-- ASSIGNED TASK --
Retype the data below exactly, skipping pictures.

(Collected data)
*** Block opens ***

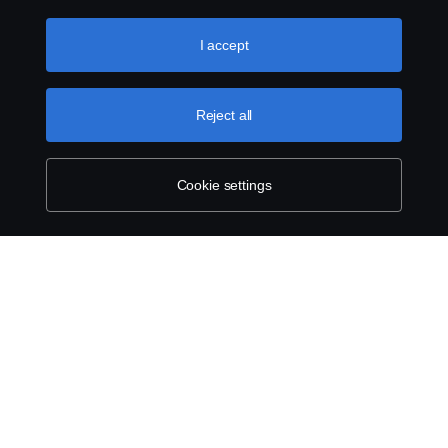
the “Cookie settings” and selecting the categories you’d
like to accept. For a more detailed explanation of how we
use cookies, please visit our cookies section, which you
I accept
can find by clicking the link below this text.
Cookie policy
Reject all
Cookie settings
SCANIA.COM
LEGAL NOTICE
PRIVACY STATEMENT
ABOUT COOKIES
COOKIE SETTINGS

*** Block closes ***

-- EXERCISE RESULT --
the “Cookie settings” and selecting the categories you’d
like to accept. For a more detailed explanation of how we
use cookies, please visit our cookies section, which you
I accept
can find by clicking the link below this text.
Cookie policy
Reject all
Cookie settings
SCANIA.COM
LEGAL NOTICE
PRIVACY STATEMENT
ABOUT COOKIES
COOKIE SETTINGS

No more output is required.